Max_history_files =${SW_LOGGING_MAX_HISTORY_FILES:-1} but it is commented out by default. I’m going to turn it on here, and I’m going to change negative 1 to 3. By default, -1 indicates the maximum number of historical log files to be retained, and -1 indicates that the maximum number of historical log files to be retained is not set. See skywalking’s official website for the meaning of the parameters.

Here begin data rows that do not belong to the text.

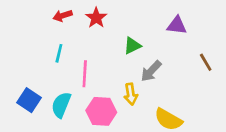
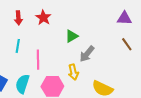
red arrow: (63, 16) -> (18, 18), turned -72
purple triangle: (177, 25) -> (124, 18), moved

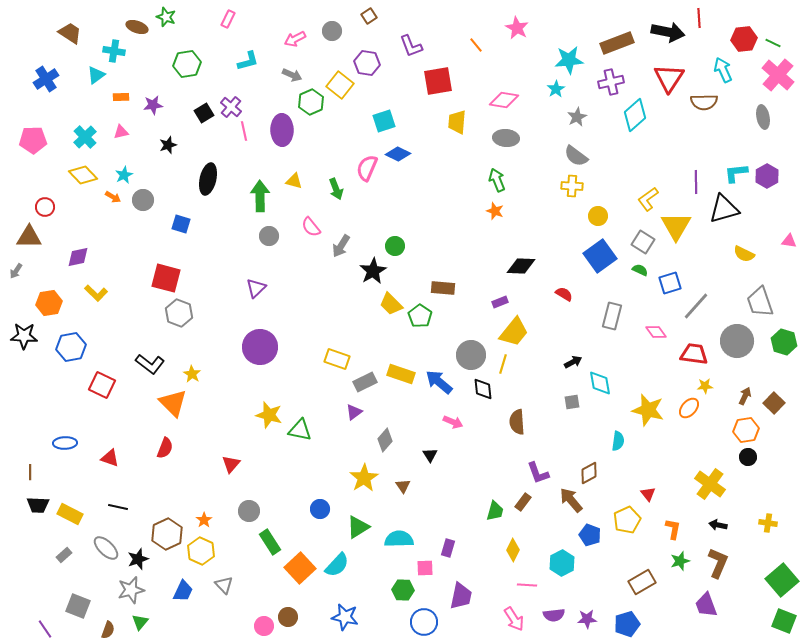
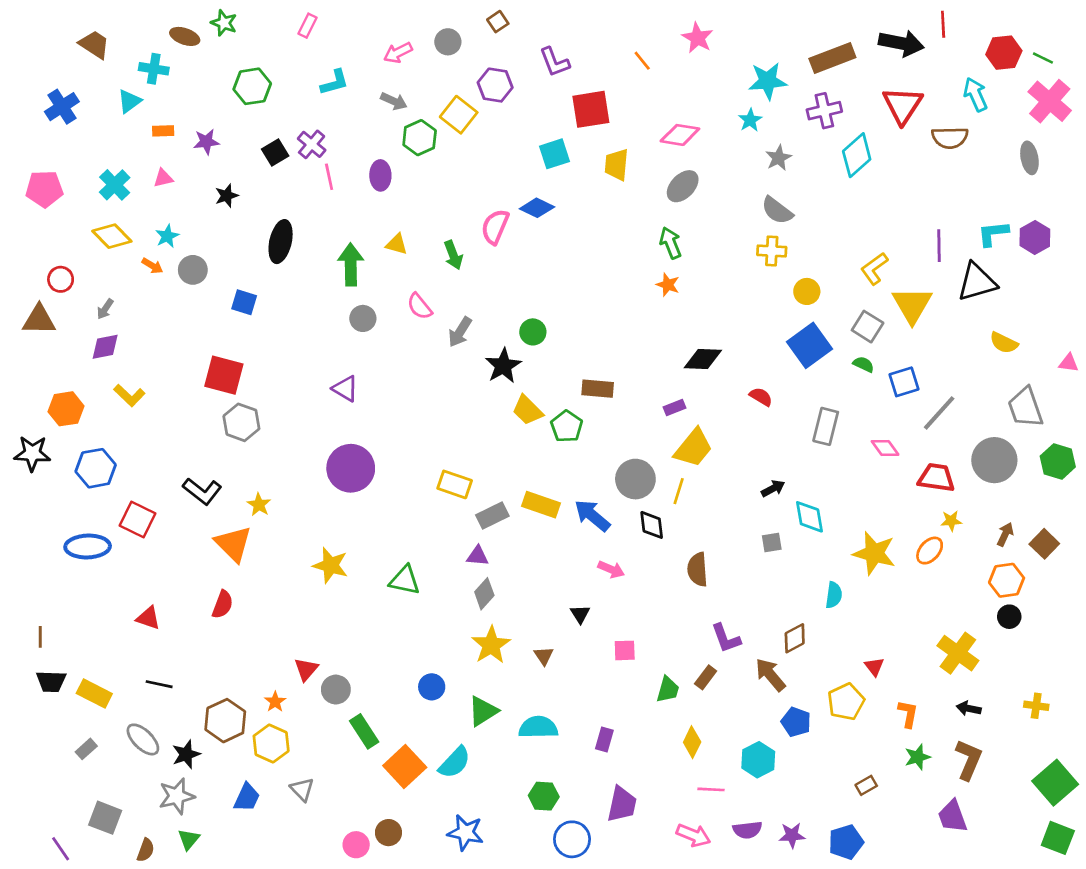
cyan square: (384, 121) -> (554, 154), moved
purple ellipse: (282, 130) -> (380, 175), size x0.7
gray ellipse: (506, 138) -> (683, 186), turned -50
pink triangle: (789, 241) -> (1069, 363), moved
gray arrow: (16, 271) -> (105, 309), moved
purple triangle: (256, 288) -> (345, 389), turned -45
purple triangle: (354, 412) -> (478, 556), turned 42
yellow star: (269, 415) -> (330, 565), moved
gray diamond: (385, 440) -> (484, 594), moved
blue ellipse: (65, 443) -> (88, 547), moved, size x1.4
red triangle: (231, 464) -> (306, 669), moved
pink square: (425, 568) -> (625, 650), moved
brown rectangle: (642, 582) -> (866, 785), size x0.6
pink arrow: (514, 619) -> (693, 835), turned -35

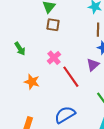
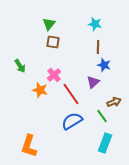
orange star: (32, 82) -> (40, 90), moved
blue semicircle: (65, 115) -> (72, 121), moved

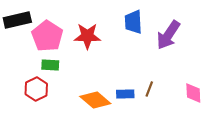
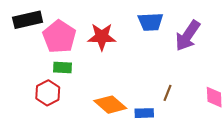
blue trapezoid: (133, 22) -> (151, 22), turned -90
blue rectangle: (125, 94) -> (144, 113), moved

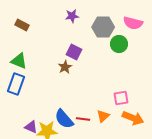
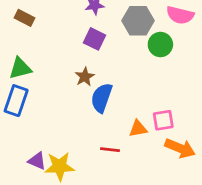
purple square: (74, 52) -> (95, 39), moved
green triangle: (19, 61) -> (20, 68), turned -36
orange triangle: (103, 116) -> (138, 129), moved, turned 32
blue semicircle: (64, 119) -> (102, 98), moved, turned 60

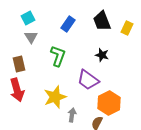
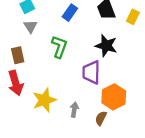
black star: (102, 55) -> (106, 46), size x1.5
purple trapezoid: (88, 80) -> (91, 72), turned 55
yellow star: (55, 97) -> (44, 100), moved

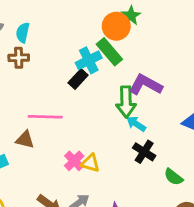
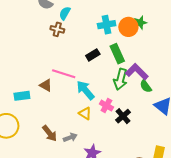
green rectangle: (109, 52) -> (117, 54), moved
cyan cross: (89, 60) -> (107, 25), moved
cyan arrow: (136, 124) -> (85, 90), moved, size x1.5
pink cross: (74, 161) -> (106, 106), moved, turned -32
green semicircle: (174, 177) -> (146, 86), moved

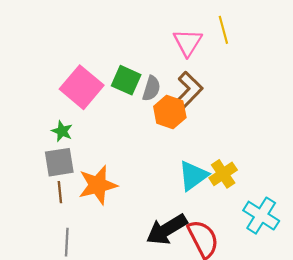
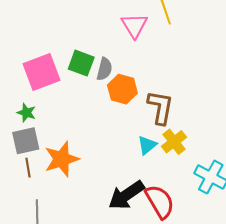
pink square: (82, 87) -> (42, 72), turned 33
brown L-shape: (188, 91) -> (160, 107), moved, turned -30
cyan triangle: (193, 176) -> (147, 145), size x0.7

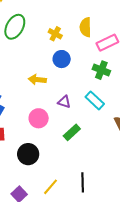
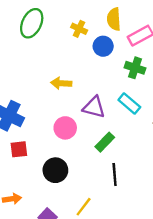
blue circle: (62, 59) -> (103, 46), moved
purple triangle: (64, 102) -> (94, 107), size x1.5
black line: (83, 182) -> (115, 175), moved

Then rebuild the Skywalk-Agent image and reference it in deployment.

$ cat deployment.yaml apiVersion: apps/v1 kind: Deployment ... dnsPolicy: ClusterFirst terminationGracePeriodSeconds: 10 serviceAccountName: default imagePullSecrets: - name: registry-auth-ayunw-cn initContainers: - name: init-skywalking-agent image: "registry.ayunw.cn/library/skywalking-agent:33-ac402d20" command: - 'sh' - '-c' - 'set -ex; mkdir -p /skywalking/agent; cp -r /opt/skywalking/agent/* /skywalking/agent; ' volumeMounts: - name: vol-apm-empty mountPath: /skywalking/agent containers: - name: demo-hello-pre-master image: "registry.ayunw.cn/paas/demo-hello:537-c87b6177" ... volumeMounts: - name: vol-apm-empty mountPath: /skywalking/agent volumes: - name: vol-apm-empty emptyDir: {}Copy the code

How can I avoid disk overcrowding?

Ensure that kubelet’s GC and expeller parameters are configured correctly. If the configuration is correct, even if the disk reaches the full point, the Pod on the node has been automatically expelled to other nodes, there will be no Pod continuously ContainerCreating or Terminating problem.

Default GC expulsion parameter

Kubelet has the following default hard ejection conditions: Memory.available <100Mi nodefs.available<10% imagefs.available<15% nodefs.inodesfree <5% (Linux node)Copy the code

In fact, the DiskPressure here can only be roughly detected to be caused by skywalking at present, but without monitoring, it cannot be 100% confirmed that skywalking is the cause. Therefore, if the problem needs to be more accurately located, monitoring and other means should be used to investigate. If you have a better way to solve the problem of POD Evicted status, you are also welcome to reply back and communicate with us.